Here on my third draft of sequencing these paragraphs, I became frustrated as I searched for the proper opening. However, what I was searching for was already here. Via my primary source, a paper published by the Brightline Initiative (BI) and quoting the Project Management Institute;
“Organizations that fail to develop a competency that allows quick response to significant change will not survive.”
Here, in a simple sentence, the future of business, consulting, and perhaps, Project Management writ large is on notice. It will no longer suffice to simply keep moving forward; staying ahead of your competitors is vital to continue working in the industry.
A non-technical and straightforward test of quick response to change has been COVID. Not to belabor the subject, but the world has seen significant changes in the consumer services and business industries. Those who were willing or capable of change have come out ahead. Ventures that were already primed to deal with home shoppers (Instacart, Amazon, etc.) need only make minor edits to their models to fit the issue. 💰
Looking into the future of project management is no easy task. First, my time machine is broken, so I’m relying on current studies and my wits. To that end, the future of the world in which we operate is expected to change. And depending on your view, it’ll be for better or worse.
I’ve not hidden my concerns about artificial intelligence, “taking over the world.” Yes, it’s an exaggeration stemming from my lack of understanding of the algorithms and perhaps too many books and movies. That noted, it is the enablement of AI at the project management level that will forever change our industry. Much like the blockchain future, which will undoubtedly be part of an AI system, the next-generation project manager will have to be much savvier with the technology and have an in-depth understanding of its capability.

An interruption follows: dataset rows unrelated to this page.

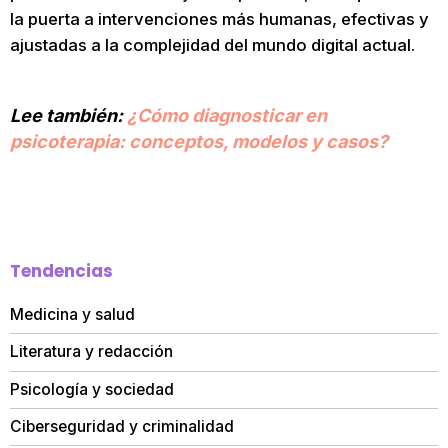
la puerta a intervenciones más humanas, efectivas y
ajustadas a la complejidad del mundo digital actual.
Lee también:
¿Cómo diagnosticar en
psicoterapia: conceptos, modelos y casos?
Tendencias
Medicina y salud
Literatura y redacción
Psicología y sociedad
Ciberseguridad y criminalidad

Today, AI is already in play within some niche markets. While we’re not to the point that we need to worry about HAL 9000 or Rehoboam, current, very real, systems are executing “increasingly non-routine and complex processes that have traditionally required the unique pattern recognition capabilities associated with human cognition.” (BI)
HAL 9000 (right); Rehoboam (right)
Case in point, Quill. Quill’s a platform that collects and analyzes natural language, mixes the company’s tone with its data, and is then capable of writing a corporate financial report or a project status update, “without any human editing. It can do the same with workflow reporting or business intelligence, just about anything that involves data, analysis, and reporting.” It’s less impressive if you’re not thinking of the long game. As the CFO or CEO of Company X, I no longer need to attend meetings with the project team of today. I need only to log in to my Quill supported system, click an option or two, and the report I need for my meeting is there. [You can play with a version of Quill here.]
I emphasized the word “today” above, as a reminder that today’s project team isn’t prepared for such a system. Without advancements in our team’s training and understanding of the systems coming online right now, the talent pool for next-generation project managers is going to be limited.
Another well-detailed example is what Deloitte’s Center for Government Insights is actively working on. Deloitte estimates that assigning administrative and data management tasks to today’s AI systems could free up 96.7 million hours and over $3 billion annually in the U.S. Given a more significant investment, it’s thought that companies could save as many as 1.2 billion working hours, and $41 billion. Money like that makes things move.
The complications of implementing such a system shouldn’t be underestimated. If you haven’t watched Netflix’s The Social Dilemma yet, I highly recommend it. Within, a former Google engineer provides a dire reminder of what we’re (you) are up against when it comes to corporate machine learning (AI). I’m paraphrasing here, but there are literally only a handful of people within Google who understand how the AI algorithms work across a vast expanse of Google’s digital footprint. However, the system is always learning; thus, once the system is turned on, it outpaces its creators.
This isn’t a scare tactic from yours truly; it’s a reminder that moving forward will require a new mindset, tactics, and drive unseen at the tactical level of being a project manager.
I don’t see the Project Manager or members of the team going away anytime soon. But to mitigate the example of the CEO getting their project status reports without your assistance- it’s time to embrace the future.
Where to now
The next hurdle we need to jump with be educational timing. That is, how soon and at what level do we need to educate ourselves (yes, me too)? I wish I had that answer. The reality is that it will be industry-specific and follow the pace of the new system’s financial feeding. While it may nearly guarantee a time (and money) savings, a transition to new PM technology will not be cheap to implement.
So, for now, I’ll be keeping tabs on the future of our craft, much like I already do. Tomorrow was here yesterday, now’s the time to catch up.
Or this could all be for naught; if Christian Mendieta is right, “agile killed the machine,” and it won’t be back for a while.
To end this, and if you’re interested, you might want to check out Michael Quinn’s Ethics for the Information Age. Within, you’ll find an exciting discussion on the bias of machine learning.